DIRECTIONS
Copy out every line of the data that has the word "understanding" somewhere in it.

MATERIAL TO PROCESS
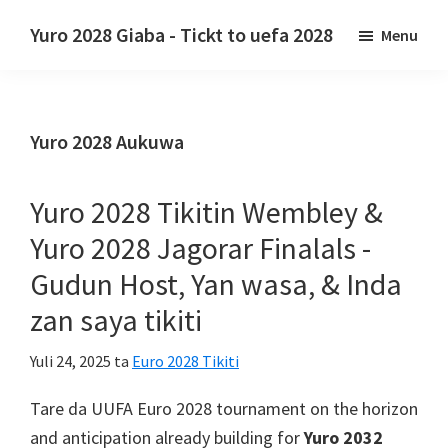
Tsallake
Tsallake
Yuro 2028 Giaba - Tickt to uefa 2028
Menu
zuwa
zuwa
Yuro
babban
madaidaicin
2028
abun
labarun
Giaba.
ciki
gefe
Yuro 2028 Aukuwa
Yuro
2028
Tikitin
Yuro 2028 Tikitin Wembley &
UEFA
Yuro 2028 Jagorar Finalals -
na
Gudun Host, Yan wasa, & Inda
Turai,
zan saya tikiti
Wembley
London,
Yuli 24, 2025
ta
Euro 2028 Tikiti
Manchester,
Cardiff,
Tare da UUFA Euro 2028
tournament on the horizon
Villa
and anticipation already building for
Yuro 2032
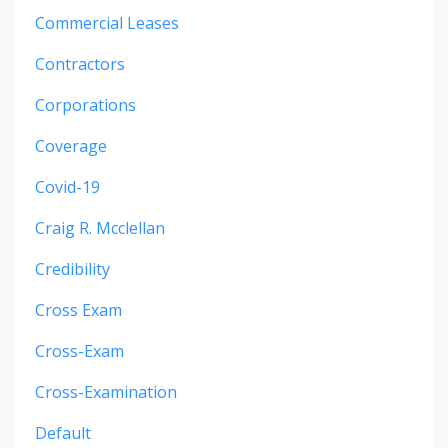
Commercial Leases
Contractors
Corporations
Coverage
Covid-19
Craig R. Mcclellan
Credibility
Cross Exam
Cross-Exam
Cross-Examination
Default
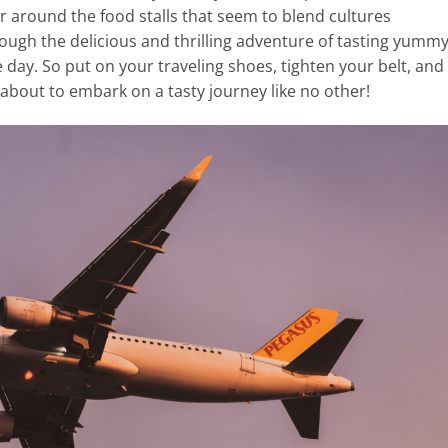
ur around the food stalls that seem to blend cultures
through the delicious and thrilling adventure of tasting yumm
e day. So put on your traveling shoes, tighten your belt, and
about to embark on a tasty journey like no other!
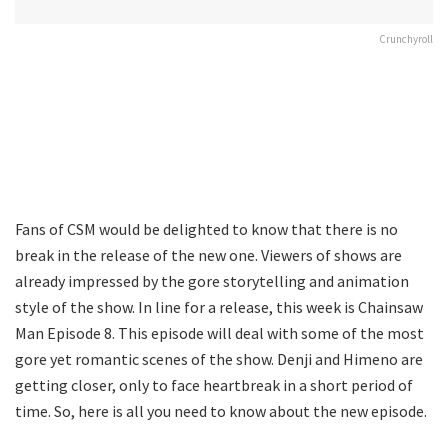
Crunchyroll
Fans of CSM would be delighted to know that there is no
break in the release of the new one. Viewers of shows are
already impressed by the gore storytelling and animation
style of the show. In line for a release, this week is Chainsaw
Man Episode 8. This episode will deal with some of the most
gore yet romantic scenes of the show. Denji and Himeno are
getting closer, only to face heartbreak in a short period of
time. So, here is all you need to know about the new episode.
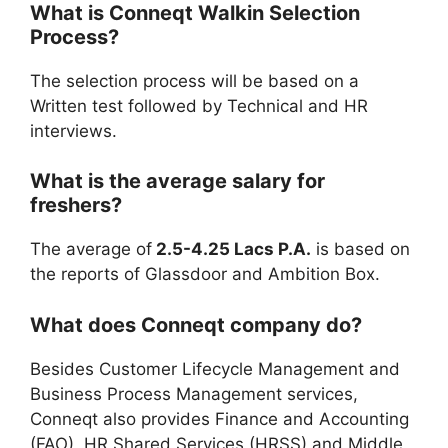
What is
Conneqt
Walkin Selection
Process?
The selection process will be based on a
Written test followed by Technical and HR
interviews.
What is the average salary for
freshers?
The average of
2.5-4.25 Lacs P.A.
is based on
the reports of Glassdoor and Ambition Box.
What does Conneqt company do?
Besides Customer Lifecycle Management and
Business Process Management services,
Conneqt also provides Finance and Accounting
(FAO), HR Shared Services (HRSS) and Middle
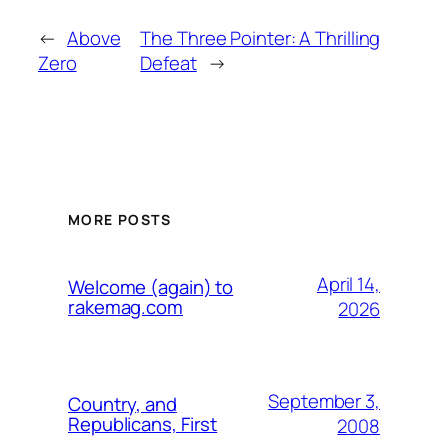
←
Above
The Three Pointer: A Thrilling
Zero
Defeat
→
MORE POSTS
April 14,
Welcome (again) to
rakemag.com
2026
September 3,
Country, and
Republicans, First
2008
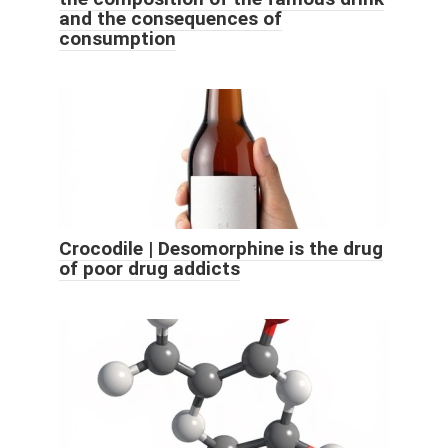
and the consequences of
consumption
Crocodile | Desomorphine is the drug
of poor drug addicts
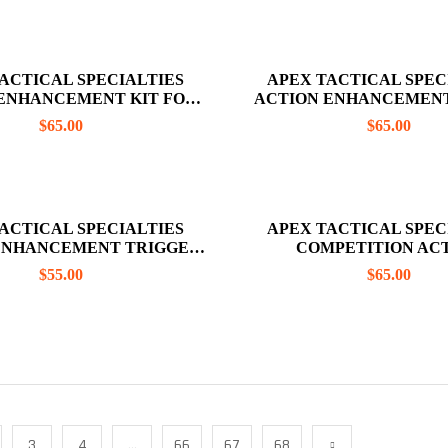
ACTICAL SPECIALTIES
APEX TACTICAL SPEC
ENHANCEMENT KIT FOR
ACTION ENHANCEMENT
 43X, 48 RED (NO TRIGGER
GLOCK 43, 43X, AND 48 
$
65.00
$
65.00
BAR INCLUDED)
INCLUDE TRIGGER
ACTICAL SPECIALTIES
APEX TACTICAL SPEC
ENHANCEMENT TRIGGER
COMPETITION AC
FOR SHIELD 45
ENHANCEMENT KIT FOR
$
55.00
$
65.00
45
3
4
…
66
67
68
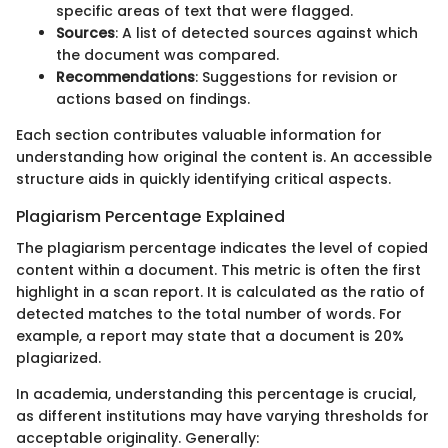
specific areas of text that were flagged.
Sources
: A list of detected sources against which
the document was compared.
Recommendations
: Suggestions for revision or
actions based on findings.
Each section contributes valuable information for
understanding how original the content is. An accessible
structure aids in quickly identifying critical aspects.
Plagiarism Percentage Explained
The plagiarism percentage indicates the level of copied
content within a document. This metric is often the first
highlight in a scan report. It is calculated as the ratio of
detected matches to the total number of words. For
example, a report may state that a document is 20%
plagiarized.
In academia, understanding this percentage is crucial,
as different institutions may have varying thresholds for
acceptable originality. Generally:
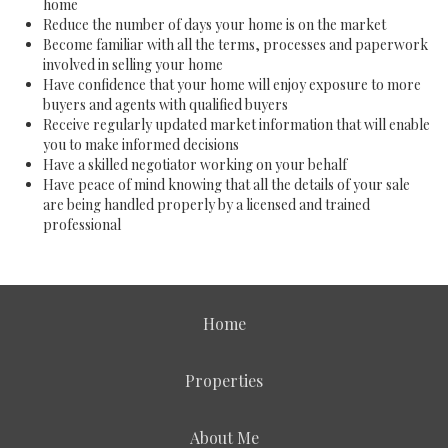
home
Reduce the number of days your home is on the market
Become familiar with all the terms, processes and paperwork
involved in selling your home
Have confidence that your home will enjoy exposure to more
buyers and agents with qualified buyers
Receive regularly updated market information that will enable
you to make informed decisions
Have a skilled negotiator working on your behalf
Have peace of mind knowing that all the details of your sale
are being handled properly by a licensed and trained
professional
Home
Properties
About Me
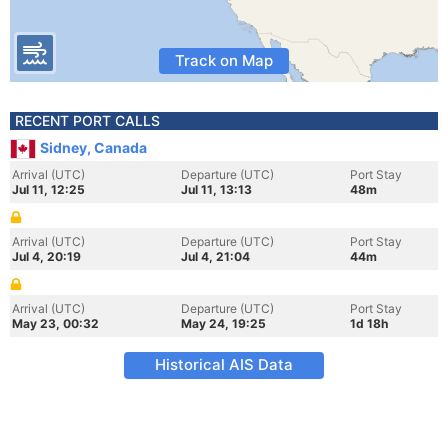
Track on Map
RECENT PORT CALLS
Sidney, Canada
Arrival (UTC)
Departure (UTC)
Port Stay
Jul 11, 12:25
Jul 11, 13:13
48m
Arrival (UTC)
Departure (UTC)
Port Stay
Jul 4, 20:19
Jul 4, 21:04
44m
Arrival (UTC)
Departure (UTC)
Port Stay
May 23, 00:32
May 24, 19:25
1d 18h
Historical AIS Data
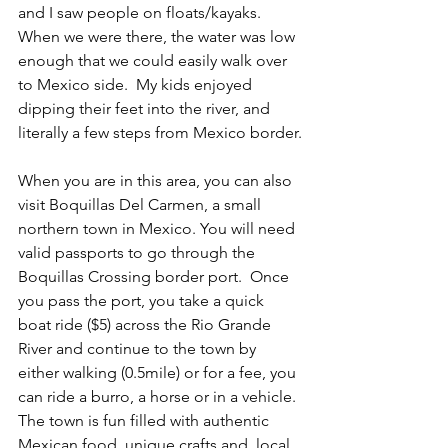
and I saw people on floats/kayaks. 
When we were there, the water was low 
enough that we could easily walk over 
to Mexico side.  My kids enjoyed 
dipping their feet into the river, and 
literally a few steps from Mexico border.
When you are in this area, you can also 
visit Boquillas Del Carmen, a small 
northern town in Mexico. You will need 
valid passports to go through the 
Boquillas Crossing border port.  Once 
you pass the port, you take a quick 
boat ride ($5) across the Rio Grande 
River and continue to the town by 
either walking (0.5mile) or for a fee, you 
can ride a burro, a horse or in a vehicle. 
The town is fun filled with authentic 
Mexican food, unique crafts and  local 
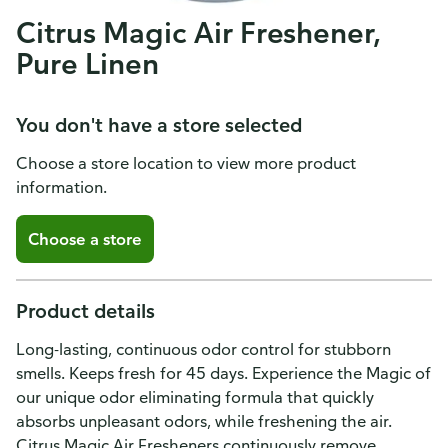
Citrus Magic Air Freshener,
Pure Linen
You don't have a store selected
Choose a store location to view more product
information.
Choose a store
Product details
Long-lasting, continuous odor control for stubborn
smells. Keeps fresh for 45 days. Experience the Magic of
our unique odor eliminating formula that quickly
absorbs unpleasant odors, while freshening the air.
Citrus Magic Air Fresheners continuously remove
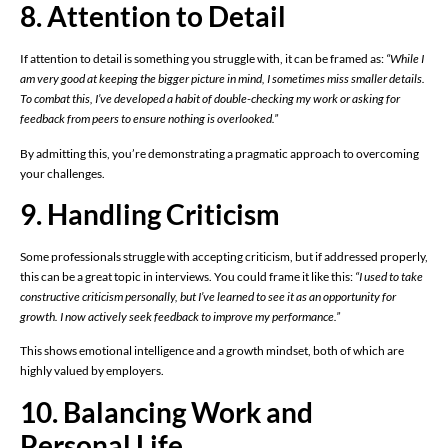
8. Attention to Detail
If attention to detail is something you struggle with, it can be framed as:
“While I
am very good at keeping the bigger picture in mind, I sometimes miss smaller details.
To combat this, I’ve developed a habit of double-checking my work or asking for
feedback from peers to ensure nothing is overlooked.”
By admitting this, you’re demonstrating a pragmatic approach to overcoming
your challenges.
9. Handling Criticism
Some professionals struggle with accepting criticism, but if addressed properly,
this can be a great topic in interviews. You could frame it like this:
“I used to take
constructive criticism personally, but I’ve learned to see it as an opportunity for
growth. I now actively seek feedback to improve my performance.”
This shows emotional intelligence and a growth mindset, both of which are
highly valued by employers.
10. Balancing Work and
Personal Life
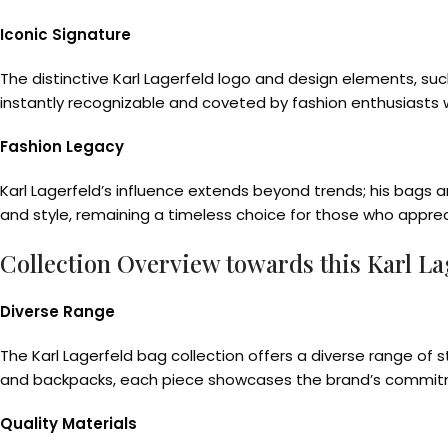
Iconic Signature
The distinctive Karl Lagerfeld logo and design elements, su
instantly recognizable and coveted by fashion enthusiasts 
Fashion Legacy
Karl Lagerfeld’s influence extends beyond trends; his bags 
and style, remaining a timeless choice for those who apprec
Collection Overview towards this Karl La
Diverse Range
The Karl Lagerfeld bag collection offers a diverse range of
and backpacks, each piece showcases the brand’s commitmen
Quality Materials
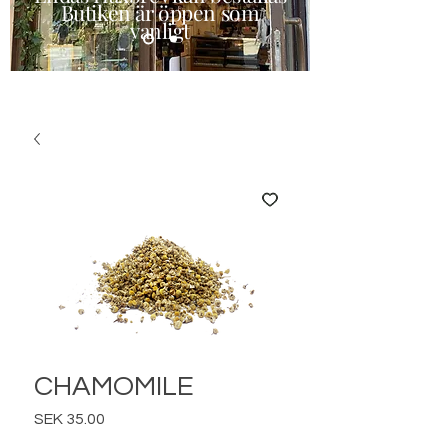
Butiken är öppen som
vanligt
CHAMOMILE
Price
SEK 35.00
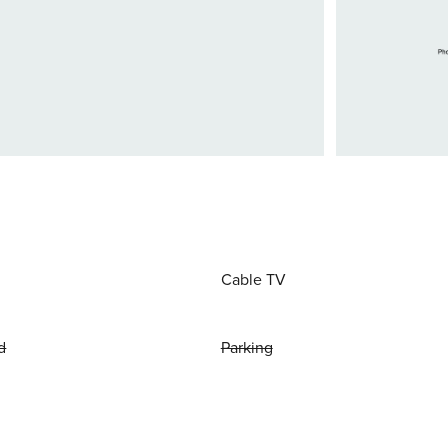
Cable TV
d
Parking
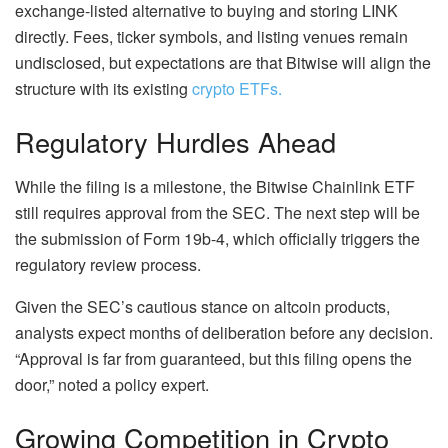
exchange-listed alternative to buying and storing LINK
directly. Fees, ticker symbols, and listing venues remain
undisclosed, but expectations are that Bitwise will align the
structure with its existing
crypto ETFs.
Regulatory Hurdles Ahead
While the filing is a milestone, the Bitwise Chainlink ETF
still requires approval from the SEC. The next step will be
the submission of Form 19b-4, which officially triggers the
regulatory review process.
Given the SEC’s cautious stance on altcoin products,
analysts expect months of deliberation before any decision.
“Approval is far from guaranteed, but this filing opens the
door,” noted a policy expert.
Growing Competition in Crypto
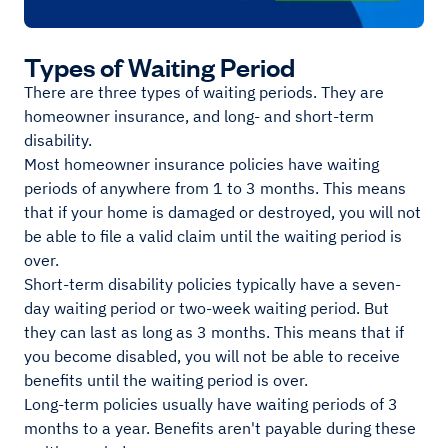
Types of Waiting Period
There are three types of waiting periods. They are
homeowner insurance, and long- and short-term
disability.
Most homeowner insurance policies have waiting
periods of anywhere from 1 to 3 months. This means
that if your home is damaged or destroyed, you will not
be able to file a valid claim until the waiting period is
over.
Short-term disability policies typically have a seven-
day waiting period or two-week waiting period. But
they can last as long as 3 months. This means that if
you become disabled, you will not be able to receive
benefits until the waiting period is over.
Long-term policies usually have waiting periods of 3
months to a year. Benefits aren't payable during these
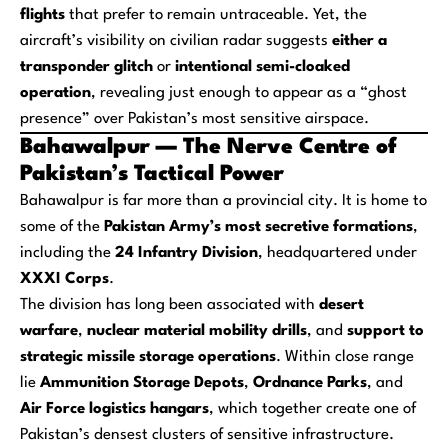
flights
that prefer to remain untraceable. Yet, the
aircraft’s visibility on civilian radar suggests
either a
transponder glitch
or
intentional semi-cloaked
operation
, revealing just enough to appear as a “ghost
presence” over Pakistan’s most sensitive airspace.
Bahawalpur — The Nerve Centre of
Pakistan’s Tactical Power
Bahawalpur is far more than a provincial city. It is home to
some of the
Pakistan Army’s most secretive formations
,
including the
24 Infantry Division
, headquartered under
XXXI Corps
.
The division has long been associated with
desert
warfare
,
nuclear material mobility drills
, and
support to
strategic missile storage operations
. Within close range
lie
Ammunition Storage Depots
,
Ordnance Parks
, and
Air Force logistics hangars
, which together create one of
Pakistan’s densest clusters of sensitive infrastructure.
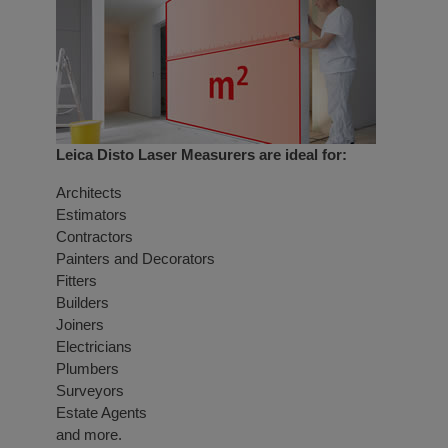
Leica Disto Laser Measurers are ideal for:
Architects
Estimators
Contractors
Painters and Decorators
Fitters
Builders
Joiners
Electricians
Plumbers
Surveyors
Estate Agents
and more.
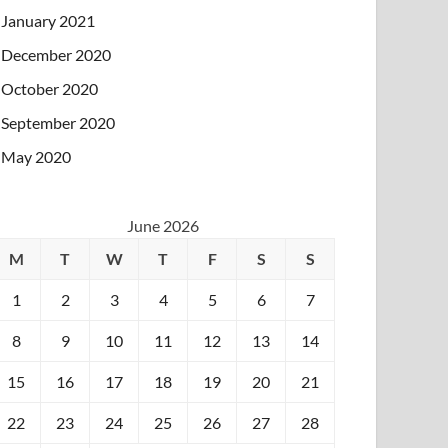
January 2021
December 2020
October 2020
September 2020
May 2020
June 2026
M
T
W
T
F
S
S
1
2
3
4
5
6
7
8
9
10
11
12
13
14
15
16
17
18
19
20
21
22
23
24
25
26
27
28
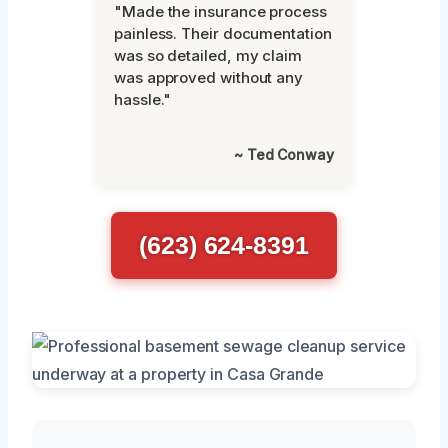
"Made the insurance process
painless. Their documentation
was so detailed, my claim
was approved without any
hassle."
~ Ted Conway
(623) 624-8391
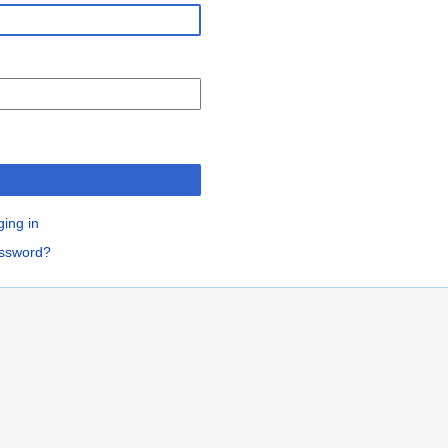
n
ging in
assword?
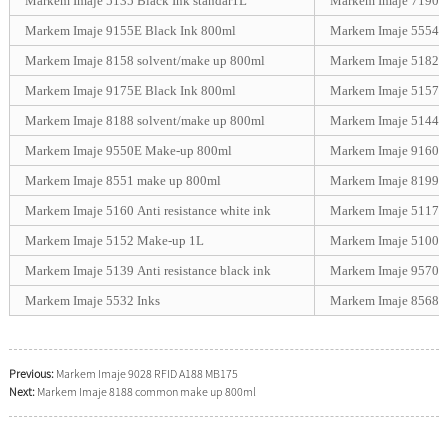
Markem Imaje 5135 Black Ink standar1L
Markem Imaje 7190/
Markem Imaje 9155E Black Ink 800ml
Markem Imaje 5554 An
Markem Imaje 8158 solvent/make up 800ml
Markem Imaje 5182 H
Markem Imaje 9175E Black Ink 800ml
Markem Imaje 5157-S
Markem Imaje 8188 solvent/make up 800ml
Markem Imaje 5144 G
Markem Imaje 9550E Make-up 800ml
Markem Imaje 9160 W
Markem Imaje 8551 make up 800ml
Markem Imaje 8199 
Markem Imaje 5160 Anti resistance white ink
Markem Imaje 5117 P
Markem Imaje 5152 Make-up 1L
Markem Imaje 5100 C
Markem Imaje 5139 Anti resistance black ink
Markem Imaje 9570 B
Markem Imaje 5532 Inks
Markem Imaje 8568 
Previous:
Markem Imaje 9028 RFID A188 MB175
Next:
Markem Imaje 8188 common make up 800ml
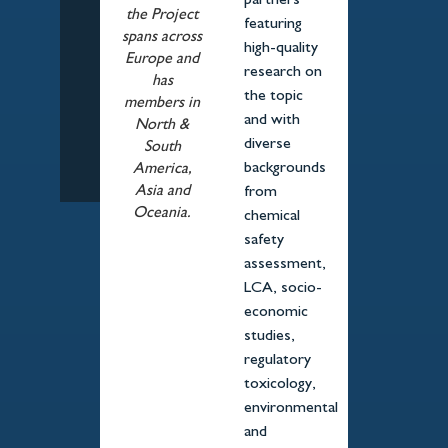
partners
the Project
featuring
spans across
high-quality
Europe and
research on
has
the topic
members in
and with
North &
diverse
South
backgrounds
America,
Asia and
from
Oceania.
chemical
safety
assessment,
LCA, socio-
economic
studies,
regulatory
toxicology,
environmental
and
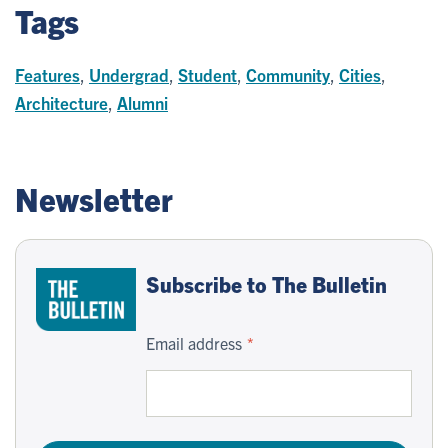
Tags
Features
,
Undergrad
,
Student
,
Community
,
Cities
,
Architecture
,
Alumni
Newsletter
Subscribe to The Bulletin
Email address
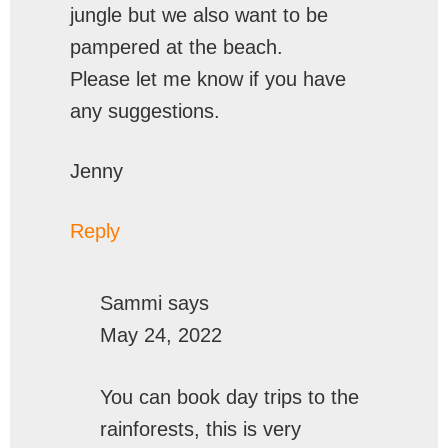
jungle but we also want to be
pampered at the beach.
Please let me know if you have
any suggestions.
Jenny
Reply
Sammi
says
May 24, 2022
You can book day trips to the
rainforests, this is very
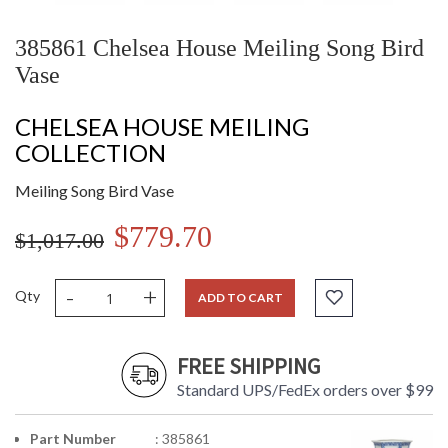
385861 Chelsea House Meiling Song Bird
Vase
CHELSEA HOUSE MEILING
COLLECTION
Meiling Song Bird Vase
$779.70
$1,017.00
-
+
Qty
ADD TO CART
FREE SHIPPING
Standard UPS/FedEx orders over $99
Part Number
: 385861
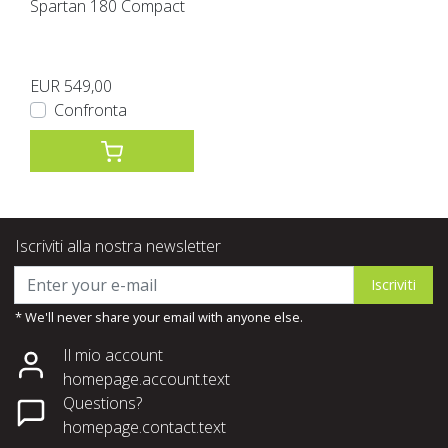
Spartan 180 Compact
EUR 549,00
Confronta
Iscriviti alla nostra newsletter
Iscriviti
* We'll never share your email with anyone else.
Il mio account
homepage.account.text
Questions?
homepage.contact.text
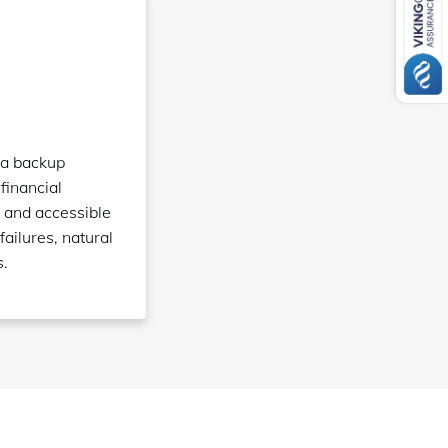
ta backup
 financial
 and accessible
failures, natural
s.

ANSWER AREA
understanding how original the content is. An accessible
In academia, understanding this percentage is crucial,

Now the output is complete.